(Saved entries)

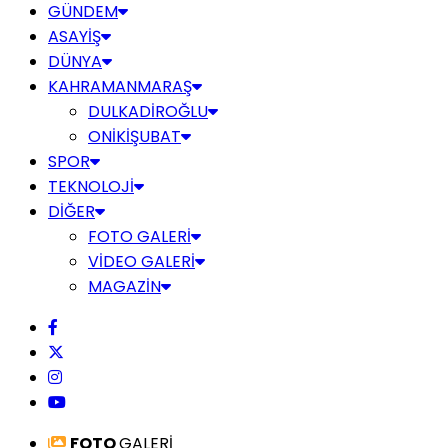
GÜNDEM
ASAYİŞ
DÜNYA
KAHRAMANMARAŞ
DULKADİROĞLU
ONİKİŞUBAT
SPOR
TEKNOLOJİ
DİĞER
FOTO GALERİ
VİDEO GALERİ
MAGAZİN
FOTO
GALERİ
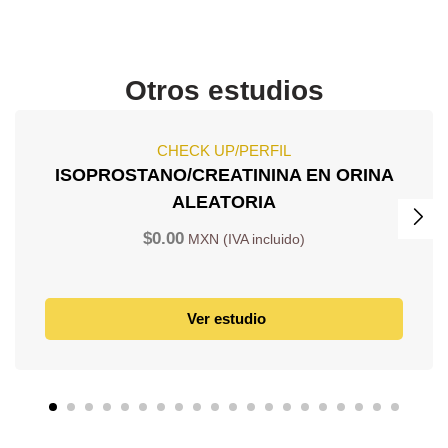
Otros estudios
CHECK UP/PERFIL
ISOPROSTANO/CREATININA EN ORINA
ALEATORIA
$
0.00
Ver estudio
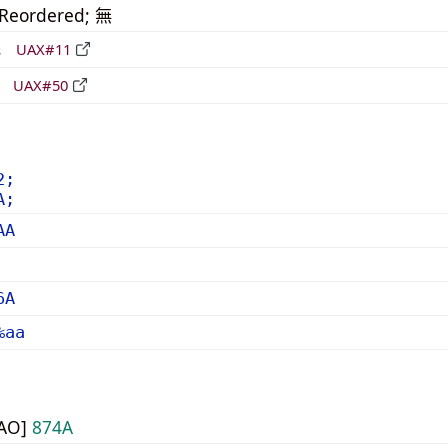
_Reordered; 無
形
UAX#11
立
UAX#50
2;
A;
AA
6A
%aa
UAO]
874A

* **Task to carry out**: Could you restate every record above word for word, leaving the pictures out?

* **Expected output**:
GÜNDEM
ASAYİŞ
DÜNYA
KAHRAMANMARAŞ
DULKADİROĞLU
ONİKİŞUBAT
SPOR
TEKNOLOJİ
DİĞER
FOTO GALERİ
VİDEO GALERİ
MAGAZİN
FOTO
GALERİ
Otros estudios
CHECK UP/PERFIL
ISOPROSTANO/CREATININA EN ORINA
ALEATORIA
$
0.00
Ver estudio
_Reordered; 無
形
UAX#11
立
UAX#50
2;
A;
AA
6A
%aa
UAO]
874A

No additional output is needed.